In asthma management, the latest Global Initiative for Asthma (GINA) guidelines recommend that treatment should be continuously adjusted, driven by the patient’s asthma control status.1 Although several composite control measures exist, one of the most used questionnaires in daily practice is the Asthma Control Test (ACT).8

However, in spite of the existence, availability and broad acceptance of these questionnaires and guidelines, there is still evidence of poor familiarity and lack of specific training in assessing patients with asthma and COPD.9 Moreover, there is limited literature available that describes the use of questionnaires in real-life primary care practice.10,11 To improve respiratory disease outcomes, it is crucial that routine consultations be undertaken by healthcare professionals with appropriate training.12 Notably, the British National Review of Asthma Deaths found a patient more likely to have an assessment of control in primary care clinics than if seen in a secondary care clinic with asthma.13 Training of healthcare professionals is considered a core component of managing respiratory conditions in primary care.14 Therefore, studies aiming to improve the use of health status measurement are in line with the current research needs of the International Primary Care Respiratory Group (IPCRG).15

From 2011 onwards, the Balearic Primary Care Health Service provided the possibility to perform and record respiratory health status assessment tests in the electronic primary care patient management system.

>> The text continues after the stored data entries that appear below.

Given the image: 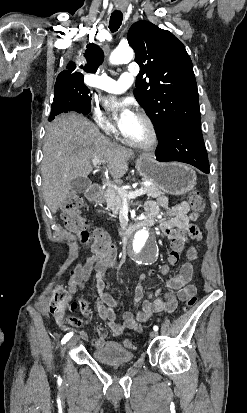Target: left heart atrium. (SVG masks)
I'll use <instances>...</instances> for the list:
<instances>
[{
	"mask_svg": "<svg viewBox=\"0 0 247 413\" xmlns=\"http://www.w3.org/2000/svg\"><path fill=\"white\" fill-rule=\"evenodd\" d=\"M106 106L111 110H119L122 114V131L125 135L138 127L142 121L141 116L132 107L128 99L110 97L105 99Z\"/></svg>",
	"mask_w": 247,
	"mask_h": 413,
	"instance_id": "39dd6f15",
	"label": "left heart atrium"
}]
</instances>
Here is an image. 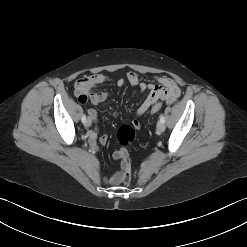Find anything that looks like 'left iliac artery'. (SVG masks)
<instances>
[{"instance_id":"obj_1","label":"left iliac artery","mask_w":247,"mask_h":247,"mask_svg":"<svg viewBox=\"0 0 247 247\" xmlns=\"http://www.w3.org/2000/svg\"><path fill=\"white\" fill-rule=\"evenodd\" d=\"M160 121L163 123L165 122V117L163 115L160 116Z\"/></svg>"}]
</instances>
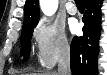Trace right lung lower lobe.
<instances>
[{
	"label": "right lung lower lobe",
	"mask_w": 107,
	"mask_h": 75,
	"mask_svg": "<svg viewBox=\"0 0 107 75\" xmlns=\"http://www.w3.org/2000/svg\"><path fill=\"white\" fill-rule=\"evenodd\" d=\"M83 36L74 37L71 43V71L73 75H97L98 40L102 0H85Z\"/></svg>",
	"instance_id": "1"
}]
</instances>
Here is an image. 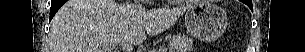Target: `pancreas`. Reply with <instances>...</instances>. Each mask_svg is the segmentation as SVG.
I'll list each match as a JSON object with an SVG mask.
<instances>
[{"label":"pancreas","mask_w":305,"mask_h":52,"mask_svg":"<svg viewBox=\"0 0 305 52\" xmlns=\"http://www.w3.org/2000/svg\"><path fill=\"white\" fill-rule=\"evenodd\" d=\"M170 52H191L193 39L188 36L175 35L169 40Z\"/></svg>","instance_id":"1"}]
</instances>
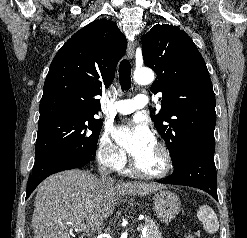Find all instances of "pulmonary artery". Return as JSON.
<instances>
[{"label":"pulmonary artery","instance_id":"pulmonary-artery-1","mask_svg":"<svg viewBox=\"0 0 247 238\" xmlns=\"http://www.w3.org/2000/svg\"><path fill=\"white\" fill-rule=\"evenodd\" d=\"M147 104L148 97L144 94H139L132 99L117 101L113 106V110L120 114H130L145 107Z\"/></svg>","mask_w":247,"mask_h":238}]
</instances>
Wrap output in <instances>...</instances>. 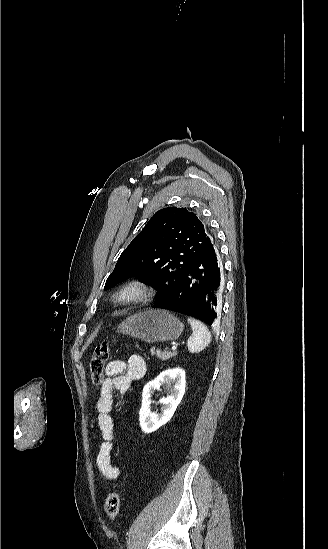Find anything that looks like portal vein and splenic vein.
Listing matches in <instances>:
<instances>
[{
	"label": "portal vein and splenic vein",
	"mask_w": 328,
	"mask_h": 549,
	"mask_svg": "<svg viewBox=\"0 0 328 549\" xmlns=\"http://www.w3.org/2000/svg\"><path fill=\"white\" fill-rule=\"evenodd\" d=\"M175 349H177V347H172V348H171V351H175Z\"/></svg>",
	"instance_id": "1"
}]
</instances>
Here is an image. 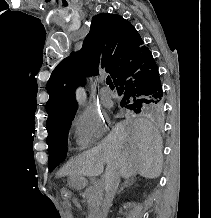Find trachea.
Masks as SVG:
<instances>
[{
    "label": "trachea",
    "mask_w": 211,
    "mask_h": 218,
    "mask_svg": "<svg viewBox=\"0 0 211 218\" xmlns=\"http://www.w3.org/2000/svg\"><path fill=\"white\" fill-rule=\"evenodd\" d=\"M106 83H107V84L113 83L110 77H107Z\"/></svg>",
    "instance_id": "trachea-1"
}]
</instances>
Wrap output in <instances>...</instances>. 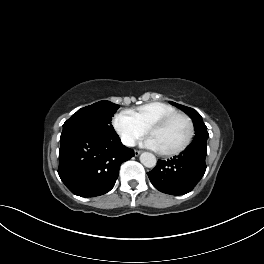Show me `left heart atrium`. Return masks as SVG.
I'll use <instances>...</instances> for the list:
<instances>
[{
  "instance_id": "39dd6f15",
  "label": "left heart atrium",
  "mask_w": 264,
  "mask_h": 264,
  "mask_svg": "<svg viewBox=\"0 0 264 264\" xmlns=\"http://www.w3.org/2000/svg\"><path fill=\"white\" fill-rule=\"evenodd\" d=\"M144 146L155 151H161L156 140L152 137H149L144 141Z\"/></svg>"
}]
</instances>
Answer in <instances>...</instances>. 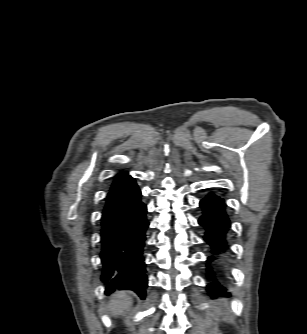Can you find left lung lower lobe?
<instances>
[{
  "instance_id": "obj_1",
  "label": "left lung lower lobe",
  "mask_w": 307,
  "mask_h": 334,
  "mask_svg": "<svg viewBox=\"0 0 307 334\" xmlns=\"http://www.w3.org/2000/svg\"><path fill=\"white\" fill-rule=\"evenodd\" d=\"M203 215L199 219V224L204 226L206 232L204 241L211 247V254L207 259V276L212 281L207 285V291L214 297L218 294H225L226 289L217 281L211 262L217 259L221 253L229 250L227 234L231 226L228 215L225 211V203L222 198L215 194H208L200 202Z\"/></svg>"
}]
</instances>
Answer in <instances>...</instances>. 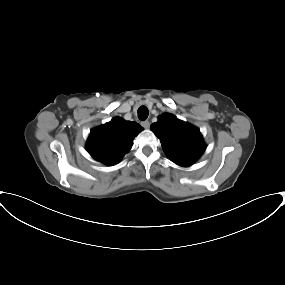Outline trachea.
Listing matches in <instances>:
<instances>
[{
    "mask_svg": "<svg viewBox=\"0 0 285 285\" xmlns=\"http://www.w3.org/2000/svg\"><path fill=\"white\" fill-rule=\"evenodd\" d=\"M148 114H149V112H148V109L146 106H141L138 108V116H139L140 120H142V121L146 120L148 117Z\"/></svg>",
    "mask_w": 285,
    "mask_h": 285,
    "instance_id": "1",
    "label": "trachea"
}]
</instances>
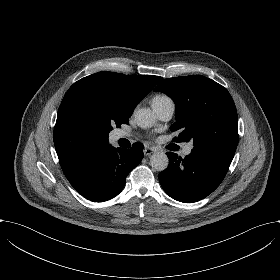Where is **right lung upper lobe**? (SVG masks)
Here are the masks:
<instances>
[{
	"instance_id": "cb5924a9",
	"label": "right lung upper lobe",
	"mask_w": 280,
	"mask_h": 280,
	"mask_svg": "<svg viewBox=\"0 0 280 280\" xmlns=\"http://www.w3.org/2000/svg\"><path fill=\"white\" fill-rule=\"evenodd\" d=\"M159 76L98 72L75 82L58 109L54 145L61 168L84 153L108 145L115 120H129Z\"/></svg>"
}]
</instances>
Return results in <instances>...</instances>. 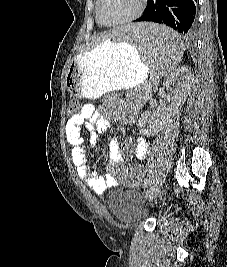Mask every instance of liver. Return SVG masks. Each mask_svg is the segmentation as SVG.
<instances>
[{"label":"liver","mask_w":227,"mask_h":267,"mask_svg":"<svg viewBox=\"0 0 227 267\" xmlns=\"http://www.w3.org/2000/svg\"><path fill=\"white\" fill-rule=\"evenodd\" d=\"M117 33H119V30L112 29V30L108 31L107 33H105L104 35L98 37L95 40V44L103 43V42H105L111 38H114V36H116Z\"/></svg>","instance_id":"obj_1"}]
</instances>
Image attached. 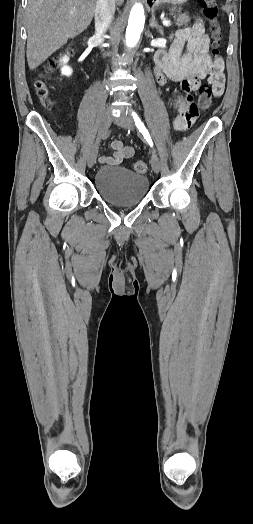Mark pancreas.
<instances>
[{"mask_svg": "<svg viewBox=\"0 0 253 524\" xmlns=\"http://www.w3.org/2000/svg\"><path fill=\"white\" fill-rule=\"evenodd\" d=\"M171 15H173L174 19L176 20L177 26H183L187 25L190 21V18L186 13H181V11L177 10L175 7L170 9Z\"/></svg>", "mask_w": 253, "mask_h": 524, "instance_id": "obj_1", "label": "pancreas"}]
</instances>
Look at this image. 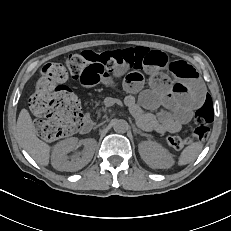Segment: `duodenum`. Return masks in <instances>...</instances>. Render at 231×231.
<instances>
[{
    "instance_id": "obj_1",
    "label": "duodenum",
    "mask_w": 231,
    "mask_h": 231,
    "mask_svg": "<svg viewBox=\"0 0 231 231\" xmlns=\"http://www.w3.org/2000/svg\"><path fill=\"white\" fill-rule=\"evenodd\" d=\"M92 127H93L92 119L89 117H86L80 126V132L82 134H86L92 129Z\"/></svg>"
}]
</instances>
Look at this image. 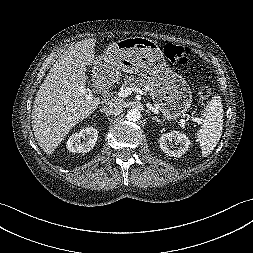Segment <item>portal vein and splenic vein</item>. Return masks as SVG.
<instances>
[{"mask_svg":"<svg viewBox=\"0 0 253 253\" xmlns=\"http://www.w3.org/2000/svg\"><path fill=\"white\" fill-rule=\"evenodd\" d=\"M83 91V90H82ZM132 92H139V93H142L143 90L138 88V87H127V88H122L120 89V91L118 92V96L121 97V98H126L128 97L129 95H131ZM86 93V96H87V99H92L93 95L91 94V92H87L85 91ZM195 122H197L198 124H201L202 123V120L200 118H196L194 119ZM180 123L184 126L185 125V120L181 119L180 120Z\"/></svg>","mask_w":253,"mask_h":253,"instance_id":"1","label":"portal vein and splenic vein"}]
</instances>
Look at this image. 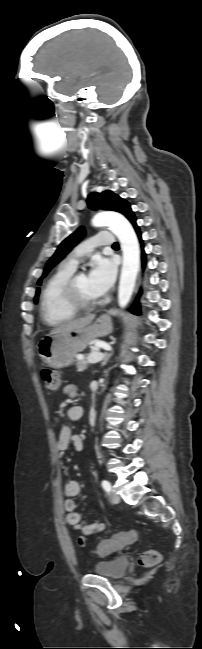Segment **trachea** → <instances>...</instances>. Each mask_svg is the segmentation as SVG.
Listing matches in <instances>:
<instances>
[{
    "mask_svg": "<svg viewBox=\"0 0 202 649\" xmlns=\"http://www.w3.org/2000/svg\"><path fill=\"white\" fill-rule=\"evenodd\" d=\"M117 246H118V243H117V242L113 244V247H117Z\"/></svg>",
    "mask_w": 202,
    "mask_h": 649,
    "instance_id": "3493384b",
    "label": "trachea"
}]
</instances>
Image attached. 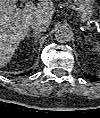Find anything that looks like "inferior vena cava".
I'll use <instances>...</instances> for the list:
<instances>
[{"instance_id":"inferior-vena-cava-1","label":"inferior vena cava","mask_w":100,"mask_h":118,"mask_svg":"<svg viewBox=\"0 0 100 118\" xmlns=\"http://www.w3.org/2000/svg\"><path fill=\"white\" fill-rule=\"evenodd\" d=\"M48 26L49 24L43 19H36L31 23V28L37 33L45 32Z\"/></svg>"}]
</instances>
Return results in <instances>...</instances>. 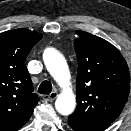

Subsequently, the Respiratory Diseases Group of the Balearic Society of Primary Care Medicine (Ibamfic) developed a train-the-trainers programme to enhance the use of health status assessment questionnaires to ultimately improve control markers of asthma and COPD.

The aim of this study is to assess the effects of this educational training programme on the use of the ACT, mMRC and CAT among primary care physicians and nurses.

Results

Population

In Figure 1, the flow diagram that led to the definition of intervention and non-intervention practices is presented. Comparisons of the baseline characteristics of the two groups are presented in Table 1. Intervention practices had significantly more asthma patients (P=0.02), but no difference in the number of COPD patients or health status records was noticed.

Figure 1
figure 1

Flow diagram for intervention and non-intervention groups.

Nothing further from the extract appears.